Herpes Simplex Virus and Human Papillomavirus Coinfections in Hyperimmunoglobulin E Syndrome Presenting as a Conjunctival Mass Lesion

1Eye Research Center, Guilan University of Medical Sciences, Rasht, Guilan, Iran
2Legal Medicine Organization, Rasht, Guilan, Iran

Correspondence should be addressed to Mitra Akbari; moc.liamg@02irabka.artim

Received 23 May 2017; Revised 20 August 2017; Accepted 14 September 2017; Published 12 October 2017

Academic Editor: Lothar Bergmann

Copyright © 2017 Mitra Akbari and Ramin Elmi. This is an open access article distributed under the Creative Commons Attribution License, which permits unrestricted use, distribution, and reproduction in any medium, provided the original work is properly cited.

Abstract

Hyperimmunoglobulin E syndrome (HIES) or Job’s syndrome is a rare immunodeficiency disease with less than 200 cases reported worldwide, among which few cases are reported with lesions due to herpes simplex virus (HSV) or human papillomavirus (HPV). This case study presents a rare case of HIES with coinfection of HSV and HPV. A 12-year-old boy, previously diagnosed with HIES, presented with a large conjunctival mass lesion.
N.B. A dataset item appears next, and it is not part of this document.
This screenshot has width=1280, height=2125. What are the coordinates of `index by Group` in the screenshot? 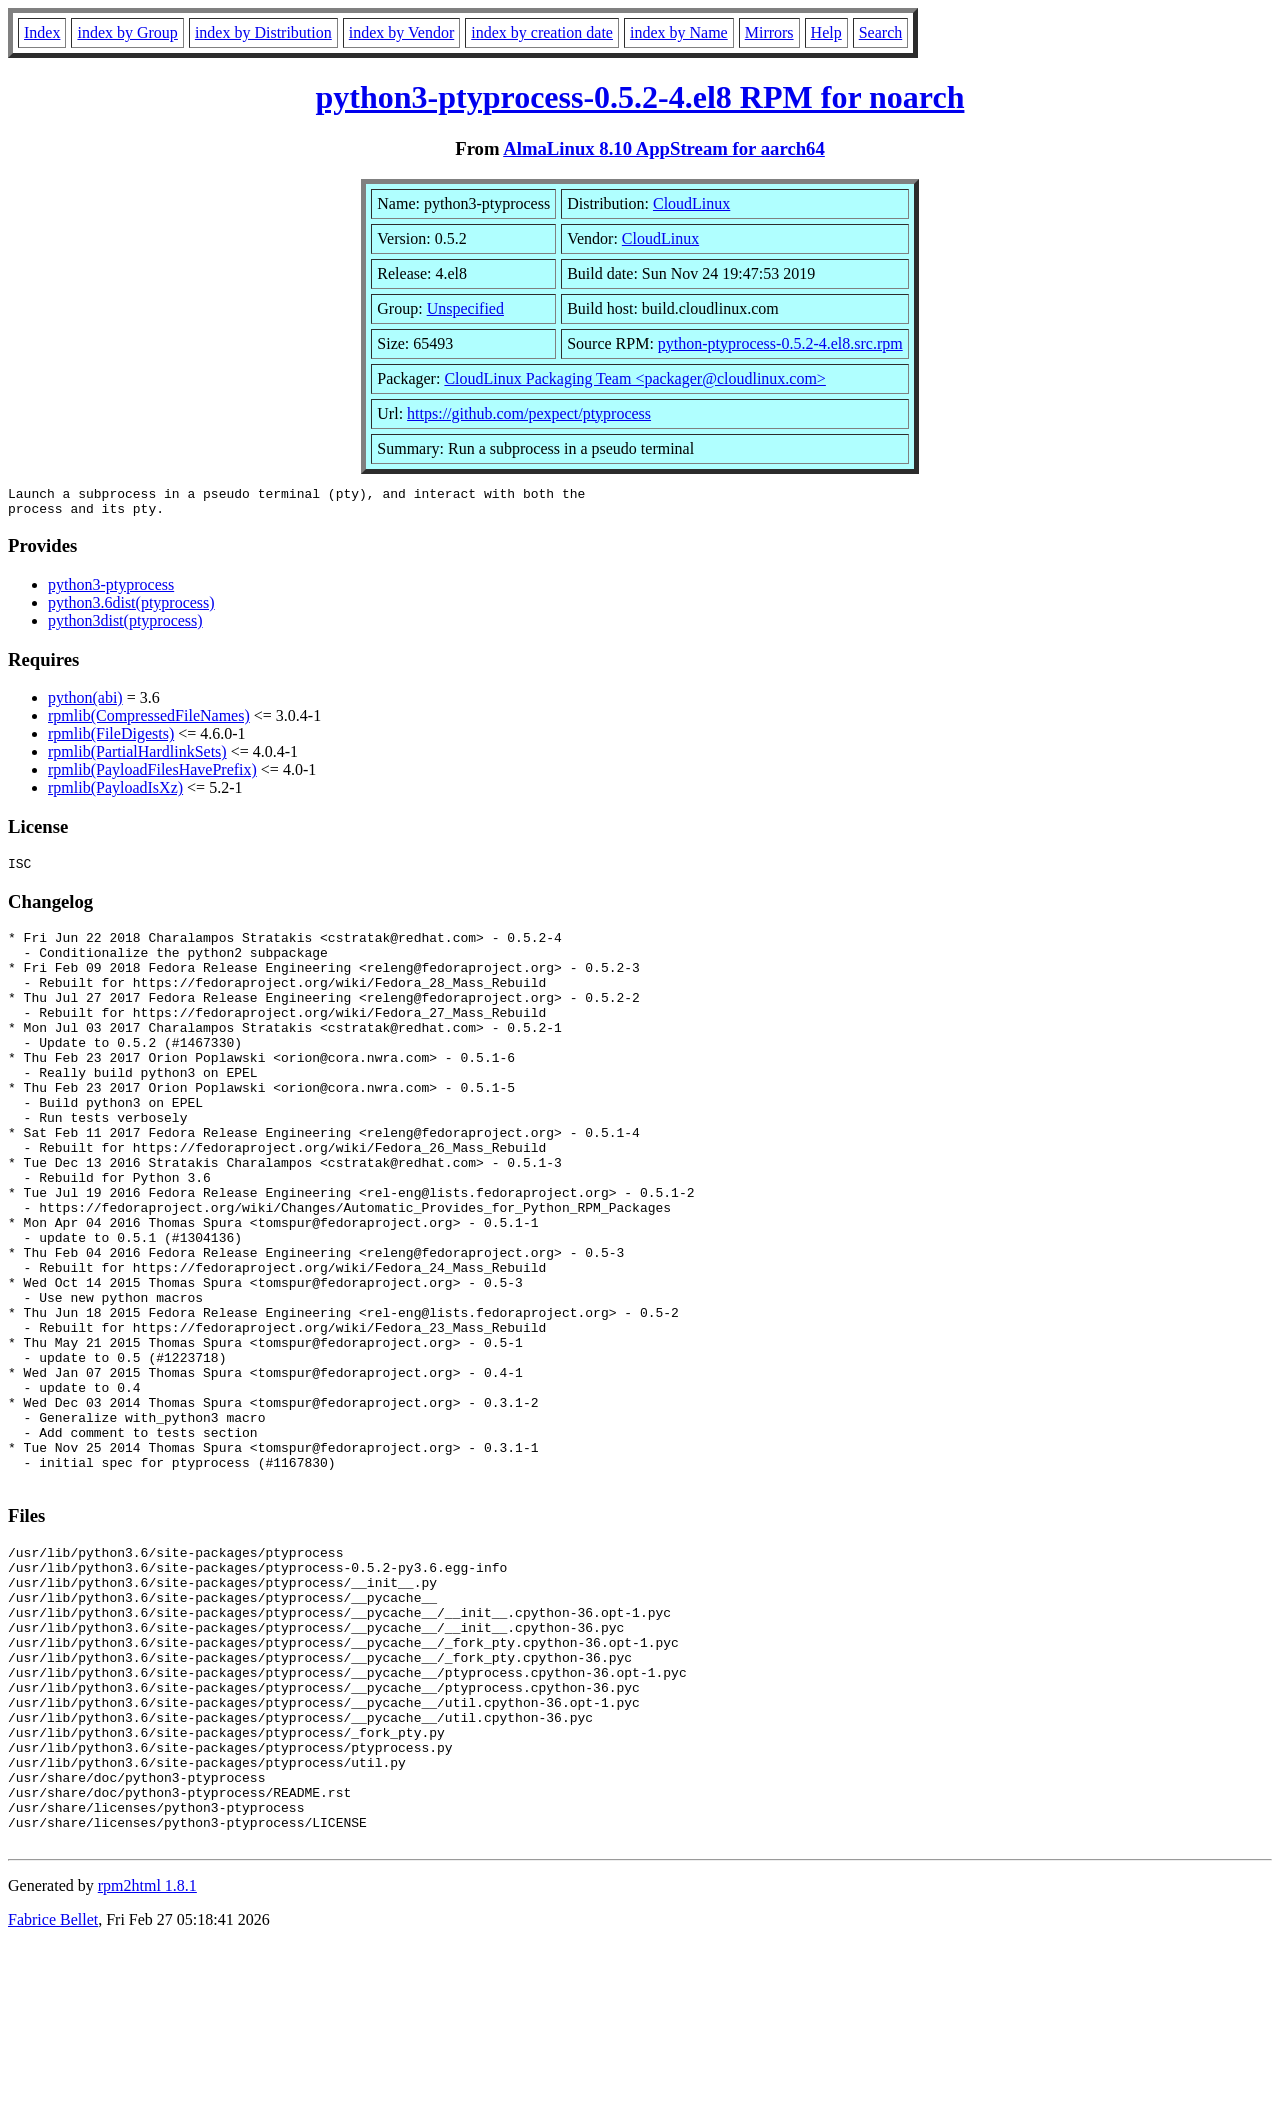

The presence of HPV in the lesion was confirmed by biopsy and by using the line-probe assay method to detect the HPV genome. However, the mass lesion did not respond to anti-HPV therapy with topical interferon-α2b (IFN-α2b) and oral cimetidine but improved promptly after intravenous (IV) acyclovir, which is often administered for cutaneous herpetic lesions. This suggested the presence of HSV in the conjunctival mass. Review of pathology and HSV immunohistochemical staining confirmed the presence of HSV as a coinfection. The likelihood that the mass arose from an abnormal host response to HSV and HPV due to HIES was considered, but coexisting infection with these two viruses and HIES has not been reported in the literature; therefore, such cases require further investigation.